Takal doesn’t see the rating as a break with Clark’s original, and said she was actually inspired by its craft to load the film up with interesting, not gratuitous kills. “The violence wasn’t particularly explicit towards them. It was really artful,” she said. “So how do I make a movie that doesn’t feel like we’re disposable, our bodies are disposable? … It kind of all goes back to the idea that I don’t want our murders to be the thing that people find funny about the movie. I don’t find it fun to see a woman dragged by her eye-socket down the hall. Some people love gore, I don’t find that scary. To me, the thing that scares me is, ‘Where is the guy in the house?'”

Takal also clarified that she initially suspected the MPAA would give the film an R rating because of its frank discussions and depictions of sexual assault, and that was the stuff she really didn’t want to lose, despite her belief that the film should be accessible to younger audiences. She prepared for every eventuality, and was pleasantly surprised when the MPAA came back with a PG-13 rating (yes, she had to cut a few uses of the word “fuck” along the way, but it was worth it).

“We assumed it was going to be R because of all the scenes of sexual assault,” she said. “It was really important to me to not have to file that stuff down, but PG-13 was always something we were talking about. … We shot PG-13 versions of the kills and R versions of the kills and then when the MPAA came back and said it was okay to have a sexual assault [themes] in the movie [for PG-13], we just committed to that.”

That rating ensures that a younger audience will be able to access the film, which was always Takal’s intention.

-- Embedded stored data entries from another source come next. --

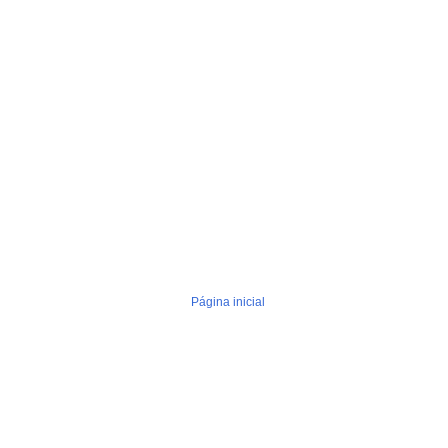
Página inicial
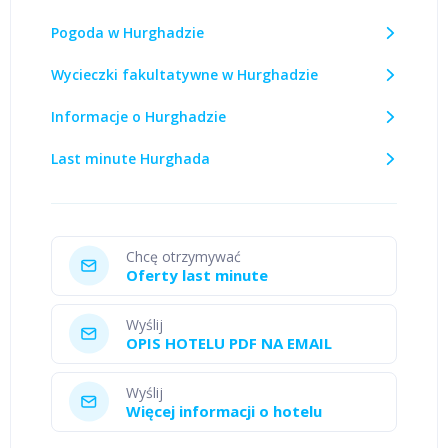
Pogoda w Hurghadzie
Wycieczki fakultatywne w Hurghadzie
Informacje o Hurghadzie
Last minute Hurghada
Chcę otrzymywać
Oferty last minute
Wyślij
OPIS HOTELU PDF NA EMAIL
Wyślij
Więcej informacji o hotelu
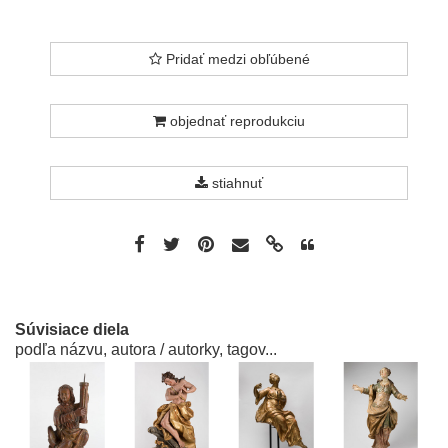
Pridať medzi obľúbené
objednať reprodukciu
stiahnuť
Súvisiace diela
podľa názvu, autora / autorky, tagov...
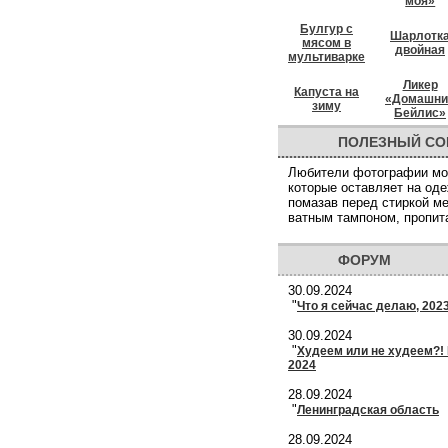
моя»
Булгур с
Шарлотк
мясом в
двойная
мультиварке
Ликер
Капуста на
«Домашни
зиму
Бейлис»
ПОЛЕЗНЫЙ СО
Любители фотографии мог
которые оставляет на од
помазав перед стиркой ме
ватным тампоном, пропит
ФОРУМ
30.09.2024
"
Что я сейчас делаю, 202
30.09.2024
"
Худеем или не худеем?! 
2024
28.09.2024
"
Ленинградская область
28.09.2024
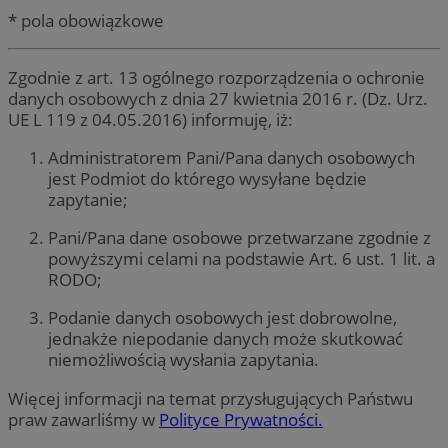
* pola obowiązkowe
Zgodnie z art. 13 ogólnego rozporządzenia o ochronie
danych osobowych z dnia 27 kwietnia 2016 r. (Dz. Urz.
UE L 119 z 04.05.2016) informuję, iż:
Administratorem Pani/Pana danych osobowych
jest Podmiot do którego wysyłane będzie
zapytanie;
Pani/Pana dane osobowe przetwarzane zgodnie z
powyższymi celami na podstawie Art. 6 ust. 1 lit. a
RODO;
Podanie danych osobowych jest dobrowolne,
jednakże niepodanie danych może skutkować
niemożliwością wysłania zapytania.
Więcej informacji na temat przysługujących Państwu
praw zawarliśmy w
Polityce Prywatności.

She wants people to talk about it, even if it’s uncomfortable or, yes, scary.

“That’s what I really want from this movie, is for people to go see the movie, and for some people to talk about their experience in a way that they haven’t acknowledged or been scared to talk about before,” Takal said. “But also for other people who maybe, even if they have a knee-jerk reaction or feel threatened [by it] or they interpret it as trying to diminish their own life experience, which it’s not, to grab down into their vulnerability and listen and know that maybe they don’t understand every aspect of everybody’s experience.”

“Black Christmas” is in theaters today.